BEGIN GIVEN ENTRIES

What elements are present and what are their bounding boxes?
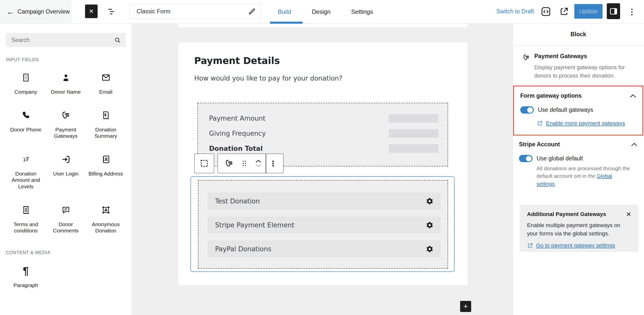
value-placeholder-bar [389,144,438,153]
sidebar-panel-icon [609,7,618,16]
update-button[interactable]: Update [574,4,602,19]
switch-to-draft-link[interactable]: Switch to Draft [496,8,534,15]
notice-title: Additional Payment Gateways [527,211,606,218]
list-view-button[interactable] [105,6,117,17]
more-options-button[interactable]: ⋮ [627,5,637,19]
tab-design[interactable]: Design [312,8,331,15]
panel-header[interactable]: Stripe Account [519,141,638,148]
editor-tabs: Build Design Settings [278,0,373,23]
block-item-billing-address[interactable]: Billing Address [86,154,126,190]
block-item-company[interactable]: Company [6,72,46,95]
form-title-input[interactable] [130,8,248,15]
address-book-icon [101,154,111,165]
block-item-payment-gateways[interactable]: Payment Gateways [46,110,86,139]
value-placeholder-bar [389,114,438,123]
block-item-donation-amount-levels[interactable]: 1 Donation Amount and Levels [6,154,46,190]
envelope-icon [101,72,111,83]
block-title: Payment Gateways [534,53,632,60]
tab-build[interactable]: Build [278,8,291,15]
close-editor-button[interactable]: ✕ [85,5,98,18]
stripe-account-description: All donations are processed through the … [537,165,630,188]
block-item-paragraph[interactable]: ¶ Paragraph [6,265,46,289]
edit-pencil-icon [248,7,256,16]
gear-icon[interactable] [426,245,433,253]
toolbar-divider [266,154,266,173]
add-block-button[interactable]: + [460,301,471,312]
gear-icon[interactable] [426,197,433,205]
value-placeholder-bar [389,129,438,138]
chevron-up-icon[interactable] [631,142,638,147]
move-down-icon [255,164,262,167]
external-link-icon [537,120,543,126]
gateway-row-stripe[interactable]: Stripe Payment Element [208,216,440,234]
panel-title: Form gateway options [520,92,582,99]
preview-button[interactable] [558,6,570,18]
use-global-default-setting: Use global default [519,155,638,162]
close-icon[interactable]: ✕ [625,211,632,218]
receipt-dollar-icon: $ [101,110,111,121]
person-icon [61,72,71,83]
close-icon: ✕ [89,8,94,15]
enable-more-gateways-link[interactable]: Enable more payment gateways [537,120,636,127]
use-default-gateways-toggle[interactable] [520,106,534,114]
block-item-terms-conditions[interactable]: Terms and conditions [6,204,46,234]
settings-sidebar-toggle[interactable] [607,3,620,19]
payment-gateways-block-icon [224,159,234,168]
gateway-shield-icon [61,110,71,121]
payment-gateways-block-icon [522,53,534,80]
block-item-email[interactable]: Email [86,72,126,95]
notice-body: Enable multiple payment gateways on your… [527,221,628,238]
list-view-icon [106,7,116,17]
gateway-settings-link[interactable]: Go to payment gateway settings [527,242,632,249]
search-icon [114,36,121,44]
use-global-default-toggle[interactable] [519,155,533,162]
block-options-button[interactable]: ⋮ [267,154,279,173]
terms-document-icon [21,204,31,216]
search-field[interactable] [6,33,126,47]
block-item-user-login[interactable]: User Login [46,154,86,190]
tab-settings[interactable]: Settings [351,8,373,15]
move-block-controls[interactable] [252,159,265,167]
code-view-button[interactable] [540,6,552,18]
svg-text:1: 1 [23,156,26,162]
external-link-icon [527,242,533,249]
editor-canvas: Payment Details How would you like to pa… [132,24,512,315]
block-toolbar: ⋮ [194,154,284,173]
gear-icon[interactable] [426,221,433,229]
toggle-knob [527,107,533,113]
form-title-field[interactable] [130,4,261,19]
search-input[interactable] [11,37,114,44]
block-item-donor-phone[interactable]: Donor Phone [6,110,46,139]
back-button[interactable]: ← Campaign Overview [0,0,72,23]
input-fields-grid: Company Donor Name Email Donor Phone Pay… [6,72,126,234]
drag-handle[interactable] [237,154,252,173]
anonymous-a-icon: A [101,204,111,216]
topbar: ← Campaign Overview ✕ Build Design Setti… [0,0,644,24]
panel-header[interactable]: Form gateway options [520,92,636,99]
block-item-donation-summary[interactable]: $ Donation Summary [86,110,126,139]
chevron-up-icon[interactable] [629,94,636,98]
drag-handle-icon [240,159,249,168]
gateway-row-paypal[interactable]: PayPal Donations [208,240,440,258]
amount-levels-icon: 1 [21,154,31,165]
select-parent-section-button[interactable] [194,154,214,173]
block-type-button[interactable] [222,154,236,173]
toggle-label: Use default gateways [538,107,593,113]
form-gateway-options-panel-highlighted: Form gateway options Use default gateway… [513,86,643,135]
block-summary-card: Payment Gateways Display payment gateway… [522,53,638,80]
payment-gateways-selected-block[interactable]: Test Donation Stripe Payment Element Pay… [190,176,455,272]
active-tab-underline [270,22,303,24]
move-up-icon [255,159,262,163]
form-builder-app: ← Campaign Overview ✕ Build Design Setti… [0,0,644,315]
block-item-donor-comments[interactable]: Donor Comments [46,204,86,234]
svg-text:$: $ [104,112,106,117]
back-arrow-icon: ← [7,8,14,16]
previous-form-section-card[interactable] [178,24,468,28]
payment-details-section-card[interactable]: Payment Details How would you like to pa… [178,42,468,286]
block-item-anonymous-donation[interactable]: A Anonymous Donation [86,204,126,234]
dashed-square-icon [199,158,210,169]
toggle-knob [526,156,532,161]
block-item-donor-name[interactable]: Donor Name [46,72,86,95]
gateway-row-test-donation[interactable]: Test Donation [208,192,440,210]
section-heading: Payment Details [194,55,280,66]
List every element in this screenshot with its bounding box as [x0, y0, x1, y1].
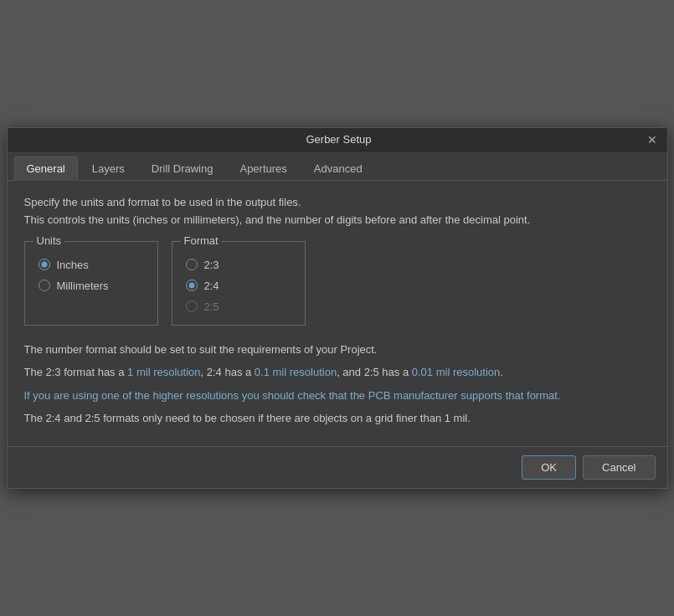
format-2-3-label: 2:3: [204, 259, 219, 271]
info-2-part-1: The 2:3 format has a: [24, 366, 128, 378]
info-line-3: If you are using one of the higher resol…: [24, 387, 651, 404]
format-2-4-label: 2:4: [204, 280, 219, 292]
info-2-part-2: , 2:4 has a: [201, 366, 255, 378]
info-2-highlight-1: 1 mil resolution: [127, 366, 200, 378]
description-line2: This controls the units (inches or milli…: [24, 212, 651, 229]
info-3-text: If you are using one of the higher resol…: [24, 389, 561, 402]
units-mm-radio[interactable]: [39, 280, 50, 291]
options-row: Units Inches Millimeters Format 2:3: [24, 241, 651, 326]
description: Specify the units and format to be used …: [24, 194, 651, 229]
cancel-button[interactable]: Cancel: [583, 455, 655, 480]
info-line-2: The 2:3 format has a 1 mil resolution, 2…: [24, 363, 651, 381]
format-2-5-label: 2:5: [204, 300, 219, 313]
units-inches-label: Inches: [57, 259, 89, 271]
description-line1: Specify the units and format to be used …: [24, 194, 651, 212]
gerber-setup-dialog: Gerber Setup ✕ General Layers Drill Draw…: [7, 127, 668, 488]
tab-drill-drawing[interactable]: Drill Drawing: [139, 157, 226, 180]
tab-advanced[interactable]: Advanced: [301, 157, 375, 180]
format-2-5-radio[interactable]: [186, 300, 198, 312]
units-mm-label: Millimeters: [57, 280, 109, 292]
title-bar: Gerber Setup ✕: [8, 128, 667, 151]
format-2-3-radio[interactable]: [186, 259, 198, 270]
units-mm-option[interactable]: Millimeters: [39, 280, 144, 292]
info-2-part-4: .: [500, 366, 503, 378]
info-line-4: The 2:4 and 2:5 formats only need to be …: [24, 409, 651, 427]
info-2-part-3: , and 2:5 has a: [337, 366, 412, 378]
dialog-title: Gerber Setup: [33, 133, 646, 146]
units-group: Units Inches Millimeters: [24, 241, 158, 326]
content-area: Specify the units and format to be used …: [8, 181, 667, 445]
tab-apertures[interactable]: Apertures: [227, 157, 299, 180]
tab-layers[interactable]: Layers: [80, 157, 137, 180]
format-2-4-option[interactable]: 2:4: [186, 280, 291, 292]
format-2-3-option[interactable]: 2:3: [186, 259, 291, 271]
units-inches-radio[interactable]: [39, 259, 50, 270]
info-2-highlight-3: 0.01 mil resolution: [412, 366, 501, 378]
units-inches-option[interactable]: Inches: [39, 259, 144, 271]
format-2-5-option[interactable]: 2:5: [186, 300, 291, 313]
format-2-4-radio[interactable]: [186, 280, 198, 291]
info-line-1: The number format should be set to suit …: [24, 341, 651, 358]
info-2-highlight-2: 0.1 mil resolution: [255, 366, 337, 378]
ok-button[interactable]: OK: [522, 455, 576, 480]
dialog-footer: OK Cancel: [8, 446, 667, 488]
tab-general[interactable]: General: [14, 157, 78, 181]
format-group-label: Format: [181, 234, 222, 247]
units-group-label: Units: [33, 234, 65, 247]
tab-bar: General Layers Drill Drawing Apertures A…: [8, 151, 667, 181]
close-button[interactable]: ✕: [646, 134, 659, 146]
format-group: Format 2:3 2:4 2:5: [172, 241, 306, 326]
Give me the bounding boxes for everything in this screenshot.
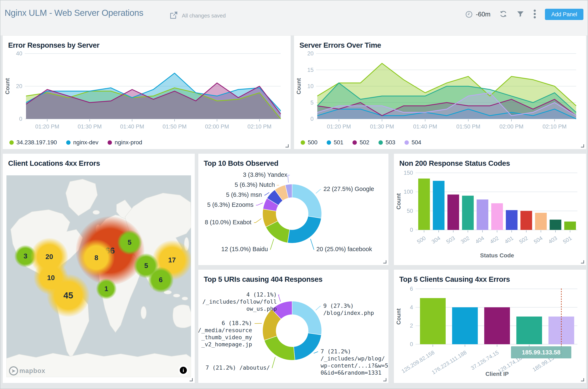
share-icon[interactable]: [169, 10, 178, 21]
svg-text:500: 500: [416, 235, 427, 245]
uris-donut-chart[interactable]: 9 (27.3%)/blog/index.php7 (21.2%)/_inclu…: [198, 283, 388, 379]
svg-text:4: 4: [410, 304, 413, 311]
svg-text:404: 404: [474, 235, 485, 245]
legend-item[interactable]: 504: [405, 139, 421, 146]
legend-item[interactable]: nginx-dev: [66, 139, 98, 146]
legend-label: nginx-prod: [115, 139, 142, 146]
svg-text:5 (6.3%) msn: 5 (6.3%) msn: [226, 191, 262, 198]
panel-resize-handle[interactable]: [383, 378, 386, 381]
info-icon: i: [180, 367, 187, 374]
legend-item[interactable]: 500: [301, 139, 318, 146]
svg-text:185.99.133.58: 185.99.133.58: [522, 349, 560, 356]
svg-text:Status Code: Status Code: [480, 252, 514, 259]
svg-text:5 (6.3%) Ezooms: 5 (6.3%) Ezooms: [207, 201, 253, 208]
svg-text:20 (25.0%) facebook: 20 (25.0%) facebook: [316, 246, 372, 252]
svg-text:502: 502: [518, 235, 529, 245]
svg-text:401: 401: [503, 235, 515, 245]
panel-error-responses-by-server: Error Responses by Server 0204001:20 PM0…: [2, 35, 291, 149]
svg-text:02:00 PM: 02:00 PM: [499, 124, 524, 130]
dashboard-header: Nginx ULM - Web Server Operations All ch…: [0, 0, 588, 35]
panel-title: Error Responses by Server: [8, 41, 291, 49]
panel-title: Top 5 URIs causing 404 Responses: [204, 275, 388, 283]
dashboard: Nginx ULM - Web Server Operations All ch…: [0, 0, 588, 389]
svg-text:125.209.82.158: 125.209.82.158: [400, 349, 436, 374]
svg-text:4 (12.1%)/_includes/follow/fol: 4 (12.1%)/_includes/follow/follow_us.php: [203, 291, 277, 312]
mapbox-attribution[interactable]: ➤ mapbox: [9, 366, 45, 375]
legend-label: 503: [385, 139, 395, 146]
filter-icon[interactable]: [516, 10, 525, 19]
map-heat-bubble[interactable]: 8: [78, 239, 115, 276]
panel-title: Top 10 Bots Observed: [204, 159, 388, 167]
svg-text:403: 403: [547, 235, 558, 245]
panel-resize-handle[interactable]: [581, 378, 584, 381]
svg-text:50: 50: [407, 208, 413, 214]
map-info-button[interactable]: i: [178, 365, 188, 375]
legend-item[interactable]: 34.238.197.190: [9, 139, 57, 146]
panel-resize-handle[interactable]: [581, 144, 584, 147]
legend-item[interactable]: 501: [327, 139, 344, 146]
svg-text:100: 100: [404, 189, 413, 195]
svg-text:10: 10: [307, 83, 314, 89]
status-codes-bar-chart[interactable]: 0501001505003045033024044024015025044035…: [394, 167, 586, 261]
legend-item[interactable]: nginx-prod: [108, 139, 142, 146]
legend-item[interactable]: 503: [379, 139, 395, 146]
error-responses-chart[interactable]: 0204001:20 PM01:30 PM01:40 PM01:50 PM02:…: [3, 49, 291, 132]
time-range-picker[interactable]: -60m: [465, 10, 491, 18]
chart-legend: 500501502503504: [301, 139, 421, 146]
svg-text:8 (10.0%) Exabot: 8 (10.0%) Exabot: [205, 219, 251, 226]
svg-text:0: 0: [310, 116, 314, 122]
legend-dot: [301, 140, 305, 145]
save-status: All changes saved: [182, 12, 226, 19]
map-heat-bubble[interactable]: 45: [47, 274, 90, 317]
panel-resize-handle[interactable]: [190, 378, 193, 381]
legend-label: 501: [334, 139, 344, 146]
panel-resize-handle[interactable]: [383, 260, 386, 263]
panel-resize-handle[interactable]: [581, 260, 584, 263]
mapbox-wordmark: mapbox: [19, 367, 45, 375]
server-errors-chart[interactable]: 0510152001:20 PM01:30 PM01:40 PM01:50 PM…: [294, 49, 586, 132]
bots-donut-chart[interactable]: 22 (27.5%) Google20 (25.0%) facebook12 (…: [198, 167, 388, 261]
svg-text:0: 0: [410, 227, 413, 233]
svg-text:2: 2: [410, 323, 413, 329]
world-map[interactable]: 3206685175104516 ➤ mapbox i: [6, 175, 191, 377]
legend-label: 504: [412, 139, 421, 146]
refresh-icon[interactable]: [499, 10, 507, 19]
svg-text:9 (27.3%)/blog/index.php: 9 (27.3%)/blog/index.php: [323, 303, 374, 316]
svg-text:5: 5: [310, 99, 314, 106]
page-title: Nginx ULM - Web Server Operations: [4, 8, 143, 18]
svg-text:6 (18.2%)/_media/resource_thum: 6 (18.2%)/_media/resource_thumb_video_my…: [198, 320, 252, 348]
kebab-menu-icon[interactable]: [533, 9, 536, 19]
time-range-value: -60m: [476, 11, 491, 18]
svg-text:01:40 PM: 01:40 PM: [413, 124, 437, 130]
legend-dot: [108, 140, 112, 145]
legend-label: 502: [359, 139, 369, 146]
add-panel-button[interactable]: Add Panel: [545, 9, 584, 20]
panel-top-5-clients-4xx: Top 5 Clients Causing 4xx Errors 0246125…: [394, 269, 586, 383]
panel-top-10-bots: Top 10 Bots Observed 22 (27.5%) Google20…: [198, 154, 389, 265]
clients-bar-chart[interactable]: 0246125.209.82.158176.223.111.18837.126.…: [394, 283, 586, 379]
svg-text:150: 150: [404, 170, 413, 176]
svg-text:302: 302: [460, 235, 471, 245]
map-heat-bubble[interactable]: 6: [148, 267, 174, 292]
svg-text:02:00 PM: 02:00 PM: [205, 124, 229, 130]
svg-text:Count: Count: [4, 78, 11, 94]
legend-dot: [379, 140, 383, 145]
panel-title: Server Errors Over Time: [299, 41, 586, 49]
svg-text:402: 402: [489, 235, 500, 245]
svg-text:01:20 PM: 01:20 PM: [35, 124, 59, 130]
svg-text:501: 501: [562, 235, 573, 245]
panel-resize-handle[interactable]: [286, 144, 289, 147]
svg-text:Client IP: Client IP: [485, 371, 509, 377]
chart-legend: 34.238.197.190nginx-devnginx-prod: [9, 139, 142, 146]
legend-dot: [66, 140, 71, 145]
clock-icon: [465, 10, 473, 18]
svg-text:Count: Count: [296, 78, 302, 94]
svg-text:15: 15: [307, 67, 314, 73]
panel-title: Non 200 Response Status Codes: [399, 159, 586, 167]
map-heat-bubble[interactable]: 1: [96, 279, 117, 299]
svg-text:01:20 PM: 01:20 PM: [327, 124, 351, 130]
svg-text:7 (21.2%)/_includes/wp/blog/wp: 7 (21.2%)/_includes/wp/blog/wp-content/.…: [321, 348, 388, 376]
svg-text:304: 304: [431, 235, 441, 245]
map-heat-bubble[interactable]: 5: [117, 230, 142, 255]
legend-item[interactable]: 502: [353, 139, 369, 146]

END GIVEN ENTRIES

§ WORK TO BE COMPLETED
From the records above, pick out and copy each line holding the word "Specify".

§ FINISHED TASK
description: Specify the units and format to be used …: [24, 194, 651, 229]
description-line1: Specify the units and format to be used …: [24, 194, 651, 212]
content-area: Specify the units and format to be used …: [8, 181, 667, 445]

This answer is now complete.